Os efeitos conhecidos do ambiente do voo espacial na saúde, na fisiologia e nos processos celulares e moleculares são numerosos e incluem perda da densidade óssea, consequências para o desempenho cognitivo, alterações microbianas e alterações na regulação genética. Contudo, estudos anteriores recolheram dados muito limitados, não integraram efeitos simultâneos em múltiplos sistemas ou limitaram-se a missões de seis meses. Nesse cenário, o estudo realizado pela NASA permitiu a medição das mesmas variáveis em um astronauta numa missão de um ano e no seu gêmeo idêntico mantido num ambiente controlado na Terra.
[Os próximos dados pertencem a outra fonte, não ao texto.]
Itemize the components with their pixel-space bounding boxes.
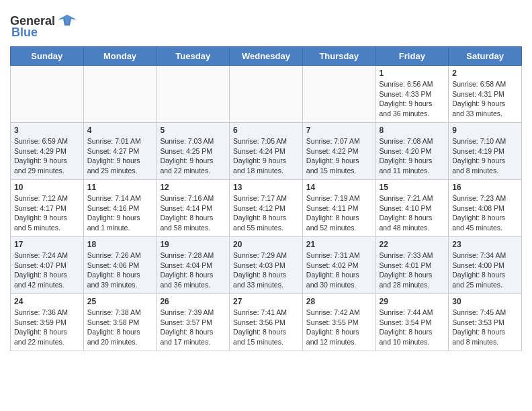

Os irmãos Kelly são gêmeos monozigóticos, ou seja, ambos originaram-se de um mesmo zigoto, célula que se forma a partir da união do óvulo e do espermatozoide. No entanto, ao longo da vida, em razão de exposições ambientais diferentes e variações aleatórias no material genético de cada um — o que é conhecido tecnicamente pelo termo mutação — algumas mudanças se acumularam. O sequenciamento genético do DNA dos gêmeos foi realizado, com a confirmação de que haviam algumas poucas centenas de mutações individuais, o que é considerado pouco mesmo para gêmeos idênticos. Ademais, ambos os irmãos se tornaram astronautas em 1996, fato que os aproximava também do ponto de vista ambiental. Dessa forma, o estudo com os irmãos permitiu a comparação do impacto do ambiente espacial em um gêmeo com o impacto simultâneo do ambiente terrestre em um sujeito geneticamente compatível.

Scott Kelly ficou 340 dias na Estação Espacial Internacional. A ideia era que ele permanecesse fora do planeta Terra por um intervalo equivalente à duração de uma missão à Marte, o que poderia trazer respostas importantes para compreender melhor os efeitos de tais missões nos astronautas. Ambos os irmãos foram submetidos à mesma rotina de treinamento e de alimentação, de modo a minimizar variações que não se devessem exclusivamente ao ambiente (espaço x terra). Em contrapartida, Mark Kelly permaneceu no planeta Terra e se tornou um “experimento de controle”. Isso pelo fato de que todos os exames e estudos feitos em Scott foram comparados com amostras de Mark, a fim de compreender quais alterações se deviam ao efeito de uma longa exposição ao espaço.

Os gêmeos foram analisados antes, durante e após a missão. Avaliações longitudinais identificaram algumas alterações em Scott como: diminuição da massa corporal, alongamento dos telômeros — estrutura presente na extremidade dos cromossomos os quais se encurtam na medida em que envelhecemos -, instabilidade do genoma, distensão da artéria carótida e aumento da espessura da camada íntima e média dos vasos, alterações da estrutura ocular, alterações de transcrição devido processos de metilação do DNA associados ao estresse imunológico e oxidativo, modificações na microbiota gastrointestinal e algum declínio cognitivo. Dentre essas modificações, a maioria delas retornaram aos níveis basais pré missão dentro de 6 meses após o retorno à Terra. Entretanto, foram observadas mudanças persistentes, incluindo níveis de expressão de alguns genes, aumento de danos no DNA devido a inversões cromossômicas, aumento do número de telômeros curtos e função cognitiva atenuada.

A conclusão do estudo foi de que a maioria das variáveis biológicas permaneceram estáveis ou regrediram aos valores iniciais após regresso à Terra. Estes dados sugerem que a saúde humana pode ser sustentada durante uma missão espacial de 340 dias. Não obstante, o estudo trouxe informações relevantes acerca de alterações persistentes devido à exposição longa ao ambiente espacial. Isso permite a extrapolação de fatores de risco para missões mais duradouras e, portanto, devem servir como guia para contramedidas direcionadas ou monitoramento durante missões futuras.